Sure, but its not quite as easy as 'putting some stronger bits on'. The design, development & testing of a new suspension system for what is a fundamentally different set of requirements would be costly and isnt something that has a high cost-benefit ratio for a single event. Sure its doable - indy & cart do it all the time, but that is thier advantage. Its one of thier basic design paramaters and thier suspensions are designed with high speed banking in mind. Its not even on the radar for regular F1 design parameters. Smaller budget teams would suffer for not paying it due attention... and any failures / resulting accidents are pretty major at 230 in a flimsy carbon fibre monocoque.

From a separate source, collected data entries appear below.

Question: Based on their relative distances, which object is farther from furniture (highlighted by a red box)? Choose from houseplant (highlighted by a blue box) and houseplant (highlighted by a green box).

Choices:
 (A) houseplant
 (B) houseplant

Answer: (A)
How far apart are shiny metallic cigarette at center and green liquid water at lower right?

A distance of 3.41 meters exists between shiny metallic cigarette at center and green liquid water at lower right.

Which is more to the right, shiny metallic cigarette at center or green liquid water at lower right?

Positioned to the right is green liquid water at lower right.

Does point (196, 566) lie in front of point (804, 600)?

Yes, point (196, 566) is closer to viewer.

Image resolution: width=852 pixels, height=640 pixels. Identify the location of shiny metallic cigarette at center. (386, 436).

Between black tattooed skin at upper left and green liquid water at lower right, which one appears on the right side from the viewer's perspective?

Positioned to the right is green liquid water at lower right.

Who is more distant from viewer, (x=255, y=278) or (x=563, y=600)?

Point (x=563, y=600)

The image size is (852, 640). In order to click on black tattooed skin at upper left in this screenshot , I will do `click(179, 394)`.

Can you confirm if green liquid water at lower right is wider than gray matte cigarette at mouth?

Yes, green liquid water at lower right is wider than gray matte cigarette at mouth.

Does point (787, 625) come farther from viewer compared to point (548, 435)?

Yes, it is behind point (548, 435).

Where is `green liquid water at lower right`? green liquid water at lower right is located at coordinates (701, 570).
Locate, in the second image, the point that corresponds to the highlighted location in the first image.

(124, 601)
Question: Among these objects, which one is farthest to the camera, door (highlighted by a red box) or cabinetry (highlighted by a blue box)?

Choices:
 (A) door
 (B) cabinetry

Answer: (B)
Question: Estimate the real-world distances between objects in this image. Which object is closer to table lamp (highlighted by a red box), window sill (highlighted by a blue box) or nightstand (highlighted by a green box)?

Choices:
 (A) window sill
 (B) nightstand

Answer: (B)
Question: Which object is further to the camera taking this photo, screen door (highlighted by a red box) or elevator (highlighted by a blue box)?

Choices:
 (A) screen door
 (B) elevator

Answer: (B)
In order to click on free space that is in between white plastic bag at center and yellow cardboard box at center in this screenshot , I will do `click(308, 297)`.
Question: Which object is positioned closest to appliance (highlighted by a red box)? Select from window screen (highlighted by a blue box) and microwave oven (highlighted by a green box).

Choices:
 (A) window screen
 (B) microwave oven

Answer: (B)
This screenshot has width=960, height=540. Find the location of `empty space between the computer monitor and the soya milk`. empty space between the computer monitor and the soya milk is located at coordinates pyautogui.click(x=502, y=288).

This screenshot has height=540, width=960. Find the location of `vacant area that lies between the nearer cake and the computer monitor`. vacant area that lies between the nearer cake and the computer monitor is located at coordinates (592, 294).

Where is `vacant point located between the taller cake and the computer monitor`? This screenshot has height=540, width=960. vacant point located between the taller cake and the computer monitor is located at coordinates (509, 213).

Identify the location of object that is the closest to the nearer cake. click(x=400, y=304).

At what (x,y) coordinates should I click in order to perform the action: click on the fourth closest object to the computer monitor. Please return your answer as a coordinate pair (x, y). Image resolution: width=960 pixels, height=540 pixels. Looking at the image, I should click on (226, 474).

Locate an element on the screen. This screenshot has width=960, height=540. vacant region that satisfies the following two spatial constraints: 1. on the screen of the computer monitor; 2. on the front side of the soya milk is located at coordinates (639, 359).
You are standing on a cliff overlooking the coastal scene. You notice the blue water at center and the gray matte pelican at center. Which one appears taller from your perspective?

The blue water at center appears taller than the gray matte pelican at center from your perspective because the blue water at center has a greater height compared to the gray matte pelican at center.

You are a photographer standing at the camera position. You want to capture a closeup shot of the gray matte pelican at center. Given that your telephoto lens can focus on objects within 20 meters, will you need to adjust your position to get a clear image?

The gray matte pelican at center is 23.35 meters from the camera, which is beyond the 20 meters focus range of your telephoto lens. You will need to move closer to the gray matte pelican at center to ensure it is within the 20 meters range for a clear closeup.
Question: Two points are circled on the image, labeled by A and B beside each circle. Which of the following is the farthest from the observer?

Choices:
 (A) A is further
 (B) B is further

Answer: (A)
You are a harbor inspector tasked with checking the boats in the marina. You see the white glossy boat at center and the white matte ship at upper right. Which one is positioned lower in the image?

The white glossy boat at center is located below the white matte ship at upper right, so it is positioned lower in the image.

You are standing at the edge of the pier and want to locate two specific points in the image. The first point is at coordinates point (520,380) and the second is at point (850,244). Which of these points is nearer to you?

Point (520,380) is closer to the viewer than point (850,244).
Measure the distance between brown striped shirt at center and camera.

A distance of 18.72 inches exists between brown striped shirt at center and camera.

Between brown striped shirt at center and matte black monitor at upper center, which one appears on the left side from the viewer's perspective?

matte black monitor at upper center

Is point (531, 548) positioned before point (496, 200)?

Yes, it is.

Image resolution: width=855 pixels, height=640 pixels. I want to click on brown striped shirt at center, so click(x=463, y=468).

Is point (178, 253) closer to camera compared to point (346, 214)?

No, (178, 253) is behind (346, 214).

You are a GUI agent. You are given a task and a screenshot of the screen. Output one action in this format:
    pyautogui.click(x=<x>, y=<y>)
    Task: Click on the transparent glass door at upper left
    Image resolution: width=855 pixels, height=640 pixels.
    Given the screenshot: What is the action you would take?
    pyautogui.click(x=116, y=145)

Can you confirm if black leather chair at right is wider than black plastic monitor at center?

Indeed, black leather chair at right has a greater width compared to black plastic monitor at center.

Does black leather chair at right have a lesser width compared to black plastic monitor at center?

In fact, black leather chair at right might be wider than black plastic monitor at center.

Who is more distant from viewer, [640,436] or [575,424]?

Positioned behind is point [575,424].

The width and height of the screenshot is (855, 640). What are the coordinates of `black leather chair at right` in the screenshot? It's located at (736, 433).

As for the short ovals... sure, easy done. But 'rubbin is racin' doesnt exactly mix with ultra lightweight carbon fibre cars. Perhaps they could make it a one off event in last years cars and give everyone in the front 10 rows safety glasses? ;-)
You are right that it's not that easy. But it would not be outside the scope of any F1 team as long as they have the correct information beforehand. I'm not suggesting telling the teams, "Right, we'll be racing at Daytona next year". What I'm trying to establish, is if a car designed to current F1 regs would be able to race on an oval. It looks like it could.
I don't know where you get the idea that F1 cars have flimsy carbon fibre monocoques. The whole discussion started when I noticed that the FIA circuit regulations themselves state that an F1 car is safe enough to race on an oval, along with GP2, and even F3 cars from 2002 onwards.
I also know where you get the idea that short tracks would be "rubbin-is-racing" type stuff. Have you never seen Indycars race at Milwaukee, Phoenix or even Richmond?
Those two statements suggest you never even read my previous posts on the subject.